== Data section ==

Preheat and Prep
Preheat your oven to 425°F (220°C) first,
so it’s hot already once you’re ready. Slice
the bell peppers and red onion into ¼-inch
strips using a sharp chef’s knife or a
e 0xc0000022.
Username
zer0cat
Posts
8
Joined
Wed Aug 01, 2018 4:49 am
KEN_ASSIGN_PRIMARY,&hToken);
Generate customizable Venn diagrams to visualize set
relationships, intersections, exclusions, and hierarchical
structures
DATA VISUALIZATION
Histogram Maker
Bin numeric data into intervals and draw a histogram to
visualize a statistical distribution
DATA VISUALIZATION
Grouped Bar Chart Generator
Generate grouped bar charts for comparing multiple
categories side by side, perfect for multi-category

===
== Data section ==

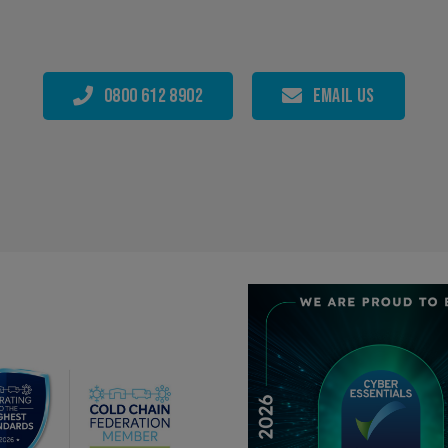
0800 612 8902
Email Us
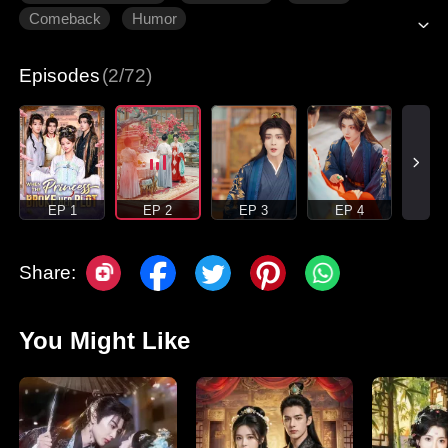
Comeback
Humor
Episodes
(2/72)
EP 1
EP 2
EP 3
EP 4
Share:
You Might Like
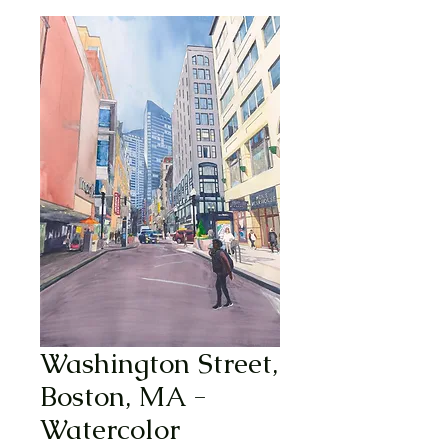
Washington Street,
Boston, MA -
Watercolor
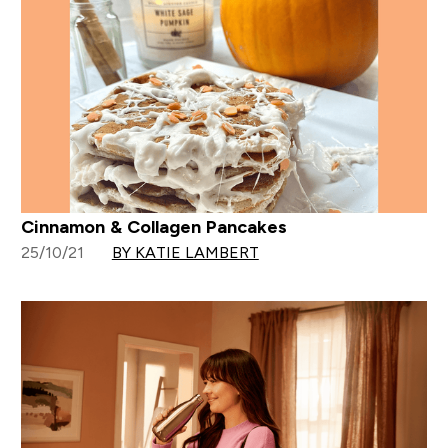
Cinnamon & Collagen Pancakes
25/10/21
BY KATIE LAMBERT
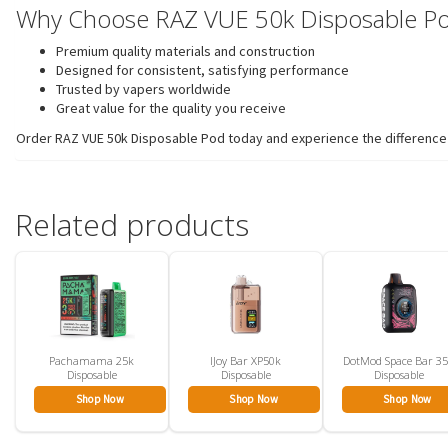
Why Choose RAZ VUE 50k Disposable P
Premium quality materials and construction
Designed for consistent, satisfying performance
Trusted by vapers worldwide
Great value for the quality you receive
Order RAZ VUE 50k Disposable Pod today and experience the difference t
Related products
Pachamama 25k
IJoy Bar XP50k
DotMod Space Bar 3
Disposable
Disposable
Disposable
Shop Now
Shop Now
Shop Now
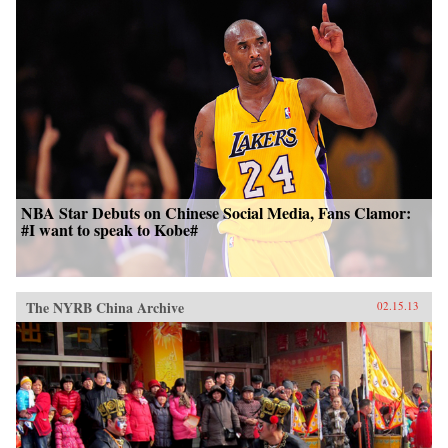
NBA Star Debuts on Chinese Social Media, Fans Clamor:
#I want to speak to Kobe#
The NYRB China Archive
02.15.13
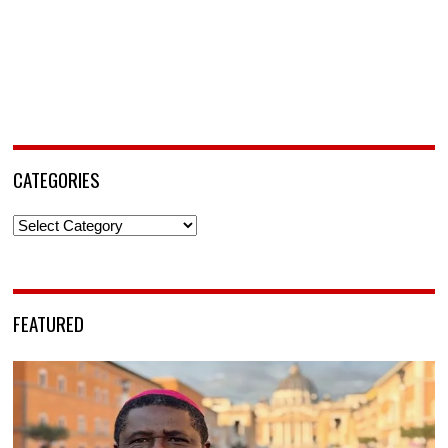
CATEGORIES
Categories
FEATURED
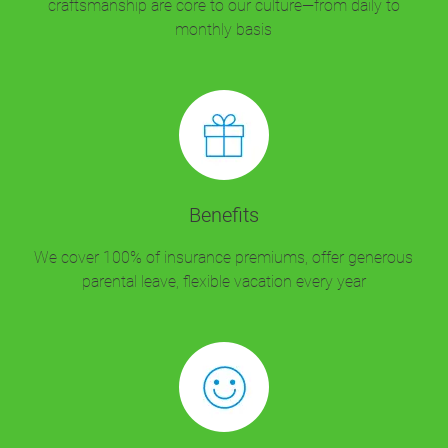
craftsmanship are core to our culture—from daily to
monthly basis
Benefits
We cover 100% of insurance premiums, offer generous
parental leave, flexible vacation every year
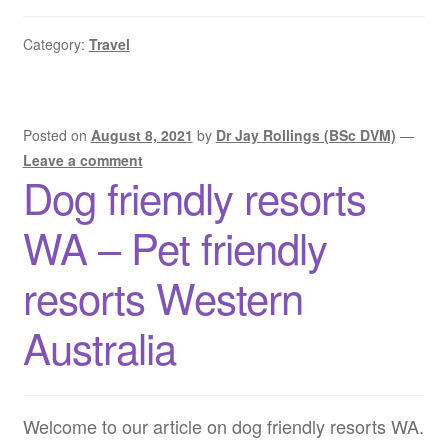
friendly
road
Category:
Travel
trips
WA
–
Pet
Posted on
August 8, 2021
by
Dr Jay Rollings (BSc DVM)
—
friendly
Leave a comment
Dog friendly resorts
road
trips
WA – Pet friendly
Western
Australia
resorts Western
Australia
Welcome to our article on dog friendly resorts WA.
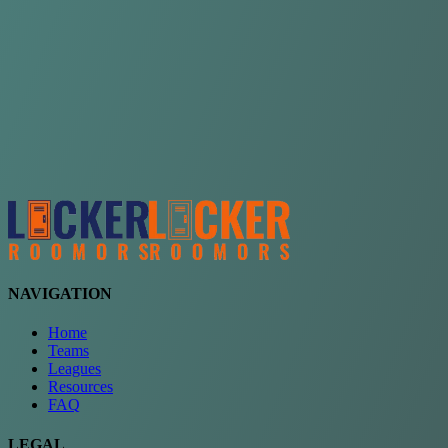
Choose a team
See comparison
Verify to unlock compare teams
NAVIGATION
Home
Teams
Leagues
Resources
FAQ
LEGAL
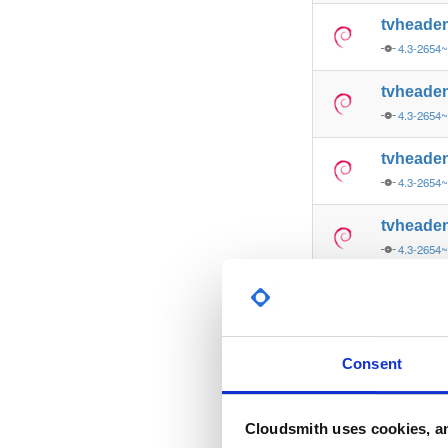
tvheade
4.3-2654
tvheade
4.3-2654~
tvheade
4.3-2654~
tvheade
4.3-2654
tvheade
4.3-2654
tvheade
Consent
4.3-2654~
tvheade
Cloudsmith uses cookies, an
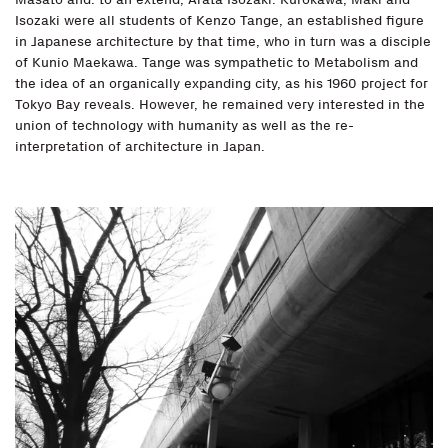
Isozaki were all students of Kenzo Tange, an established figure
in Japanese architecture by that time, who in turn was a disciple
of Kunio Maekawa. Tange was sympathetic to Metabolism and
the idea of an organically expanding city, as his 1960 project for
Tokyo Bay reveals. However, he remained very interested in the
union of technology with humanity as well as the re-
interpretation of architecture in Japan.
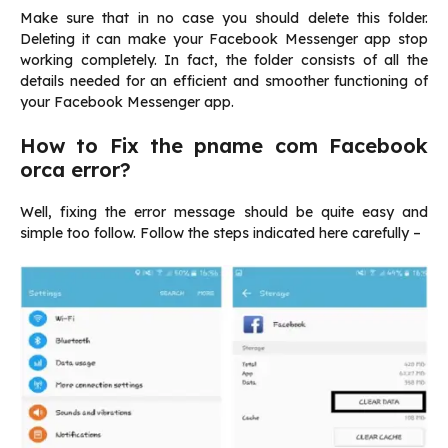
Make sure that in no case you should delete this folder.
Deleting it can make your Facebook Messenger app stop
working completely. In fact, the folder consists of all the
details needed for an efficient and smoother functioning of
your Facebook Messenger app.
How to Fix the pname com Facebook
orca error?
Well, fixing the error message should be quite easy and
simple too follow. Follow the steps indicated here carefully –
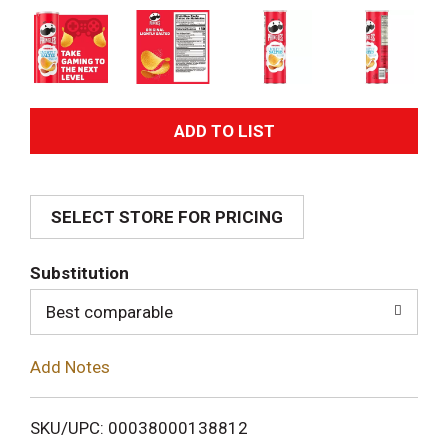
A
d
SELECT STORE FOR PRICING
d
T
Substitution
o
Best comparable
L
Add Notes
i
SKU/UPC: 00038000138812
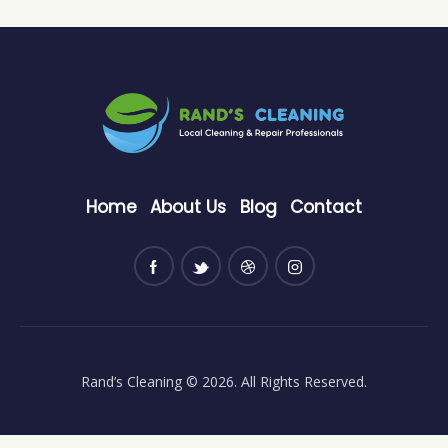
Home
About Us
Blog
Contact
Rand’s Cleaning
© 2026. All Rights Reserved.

===

> [About this exercise] Reproduce all lines from the records above that include the word "visualize".

> [Solution]
Generate customizable Venn diagrams to visualize set
visualize a statistical distribution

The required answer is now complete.